* Available data
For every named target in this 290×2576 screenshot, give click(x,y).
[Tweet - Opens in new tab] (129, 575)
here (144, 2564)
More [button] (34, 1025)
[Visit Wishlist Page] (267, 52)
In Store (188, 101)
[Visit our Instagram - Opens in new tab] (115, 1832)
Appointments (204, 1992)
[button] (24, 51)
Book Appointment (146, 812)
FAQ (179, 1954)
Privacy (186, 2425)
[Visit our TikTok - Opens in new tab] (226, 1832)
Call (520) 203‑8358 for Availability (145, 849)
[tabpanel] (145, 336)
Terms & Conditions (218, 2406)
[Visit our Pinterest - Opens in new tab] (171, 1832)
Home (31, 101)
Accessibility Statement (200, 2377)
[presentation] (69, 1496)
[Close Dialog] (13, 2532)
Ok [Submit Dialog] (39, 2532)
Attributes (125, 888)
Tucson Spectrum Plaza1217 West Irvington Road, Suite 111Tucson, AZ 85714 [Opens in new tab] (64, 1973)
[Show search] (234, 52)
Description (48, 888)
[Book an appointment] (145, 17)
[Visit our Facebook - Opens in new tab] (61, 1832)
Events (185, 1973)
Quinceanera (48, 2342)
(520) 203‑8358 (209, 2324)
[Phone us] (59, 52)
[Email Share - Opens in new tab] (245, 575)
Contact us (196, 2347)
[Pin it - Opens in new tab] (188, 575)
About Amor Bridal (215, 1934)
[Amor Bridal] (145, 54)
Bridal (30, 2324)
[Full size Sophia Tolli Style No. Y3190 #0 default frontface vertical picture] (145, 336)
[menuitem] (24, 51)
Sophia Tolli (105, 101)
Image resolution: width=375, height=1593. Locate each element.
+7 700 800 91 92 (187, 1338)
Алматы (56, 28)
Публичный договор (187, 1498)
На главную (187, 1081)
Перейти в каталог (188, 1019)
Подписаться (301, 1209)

* What the task asks
Please output the listing above exactly, every line included.

* Solution below
For every named target in this 290×2576 screenshot, give click(x,y).
[Tweet - Opens in new tab] (129, 575)
here (144, 2564)
More [button] (34, 1025)
[Visit Wishlist Page] (267, 52)
In Store (188, 101)
[Visit our Instagram - Opens in new tab] (115, 1832)
Appointments (204, 1992)
[button] (24, 51)
Book Appointment (146, 812)
FAQ (179, 1954)
Privacy (186, 2425)
[Visit our TikTok - Opens in new tab] (226, 1832)
Call (520) 203‑8358 for Availability (145, 849)
[tabpanel] (145, 336)
Terms & Conditions (218, 2406)
[Visit our Pinterest - Opens in new tab] (171, 1832)
Home (31, 101)
Accessibility Statement (200, 2377)
[presentation] (69, 1496)
[Close Dialog] (13, 2532)
Ok [Submit Dialog] (39, 2532)
Attributes (125, 888)
Tucson Spectrum Plaza1217 West Irvington Road, Suite 111Tucson, AZ 85714 [Opens in new tab] (64, 1973)
[Show search] (234, 52)
Description (48, 888)
[Book an appointment] (145, 17)
[Visit our Facebook - Opens in new tab] (61, 1832)
Events (185, 1973)
Quinceanera (48, 2342)
(520) 203‑8358 (209, 2324)
[Phone us] (59, 52)
[Email Share - Opens in new tab] (245, 575)
Contact us (196, 2347)
[Pin it - Opens in new tab] (188, 575)
About Amor Bridal (215, 1934)
[Amor Bridal] (145, 54)
Bridal (30, 2324)
[Full size Sophia Tolli Style No. Y3190 #0 default frontface vertical picture] (145, 336)
[menuitem] (24, 51)
Sophia Tolli (105, 101)
Image resolution: width=375, height=1593. Locate each element.
+7 700 800 91 92 (187, 1338)
Алматы (56, 28)
Публичный договор (187, 1498)
На главную (187, 1081)
Перейти в каталог (188, 1019)
Подписаться (301, 1209)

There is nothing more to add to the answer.